Friday, December 15, 2006


Joshua and I are, once again, spending the weekend at my parents' house, helping my parents prepare for the Christmas holidays. We have assigned ourselves the cleaning duties, freeing my Mom to do the Christmas baking, which she loves to do, and letting my Dad assist her.

Everyone is getting excited about the coming holidays, including my parents' dog. He can sense our excitement, and he knows that my brothers are coming soon. He knows this because we have told him that they are coming--and he understands this--and he also knows that a major cleaning regimen, covering everything in the house, is a prelude to a visit.

We are having lots of fun while we work, nibbling on stuff and listening to music and enjoying the Christmas tree and putting up other Christmas decorations and entertaining the dog.

We have six discs on the disc player to get us through the weekend.
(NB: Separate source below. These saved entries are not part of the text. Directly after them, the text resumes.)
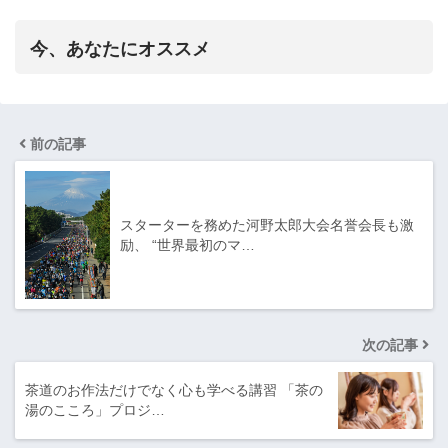
今、あなたにオススメ
前の記事
スターターを務めた河野太郎大会名誉会長も激
励、 “世界最初のマ…
次の記事
茶道のお作法だけでなく心も学べる講習 「茶の
湯のこころ」プロジ…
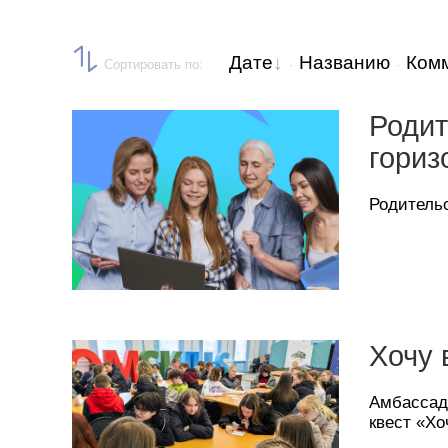
Дате
Названию
Ком
Сортировать по
:
·
·
Родит
гориз
Родительс
Хочу 
Амбассад
квест «Хо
We have chosen music we know my parents enjoy, and all of the music is either festive or gravely beautiful.

Music of Vivaldi, performed by the Italiano Concerto under Rinaldo Alessandrini, on the Naive label

Haydn Symphonies, performed by the Philharmonia Orchestra under Leonard Slatkin, on the RCA label

Schubert's Quintet In C, performed by the Brandis Quartet and cellist Wen-Sinn Yang, on the Nimbus label

Piano Music of Brahms, performed by Richard Goode, on the Nonesuch label

Tchaikovsky's "The Nutcracker", the complete ballet, a two-disc set, performed by the Boston Symphony under Seiji Ozawa, on the Deutsche Grammophon label

The Vivaldi disc contains the Gloria, RV 589, the Concerto For Strings, RV 128, the Magnificat, RV 611, and the Concerto For Two Trumpets, RV 781. It is a wonderful disc, pairing two choral works with two concertante works. The varied nature of the musical forces involved in each composition prevents the onset of musical fatigue, a danger in any all-Vivaldi disc. The performances have lots of energy, and we are enjoying this disc very much.
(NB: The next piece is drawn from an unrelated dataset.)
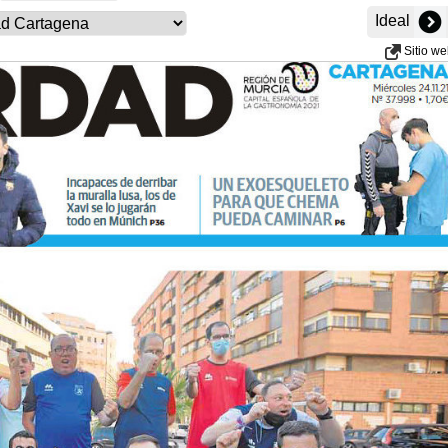
Ideal
Sitio w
The Haydn symphonies are late Haydn, from the "London" set: numbers 95, 97 and 101. I enjoy big-band Haydn, and I hope that Haydn's music is never relegated to the exclusive province of original-instrument ensembles. The performances are pretty good, which I found to be slightly surprising, since I have never been much of a Leonard Slatkin fan. Based on these performances, it is clear that Slatkin should have programmed more Haydn during his unsuccessful Washington years.

Schubert's Quintet In C, one of his very greatest late masterpieces, is one of my favorite pieces of music. Joshua loves this quintet, too, and it is one of the first pieces of music we listened to together. The Brandis performance is very mellow, very "European", and the musicians make no effort to "sell" the music, a mistake many American musicians make when performing Schubert.

The Richard Goode Brahms disc is somewhat of a disaster. The disc contains the Eight Pieces, Opus 76, the Seven Pieces, Opus 116, and the Four Pieces, Opus 119. This is some of the greatest piano music ever written. The latter two sets, especially, are distillations of everything Brahms had mastered in a lifetime of writing music. However, one would never know this from Goode's performances. Goode's Brahms is lumpen, heavy and foursquare, his tone unvaried, the subtle moods evoked by Brahms hardened into granite. There are also numerous slips of the fingers, which should have been rectified. This disc should never have been issued.

The complete "Nutcracker" discs are filled out with five short excerpts from Tchaikovsky's "The Sleeping Beauty". These are very nice performances, all in all, and who can resist this music at Christmas time? Much of Ozawa's conducting is elegant, and he highlights some of the unusual orchestration in the characteristic dances, and there is a balletic feel to his work. On the other hand, Ozawa's conducting is not very dramatic--and this IS a score for the theater--and a lack of flexibility creeps into his conducting now and again, creating a brittle effect. However, I may be carping, as this is probably one of Ozawa's better discs with the Boston Symphony. It provides enjoyable listening, and that is all that we want from it.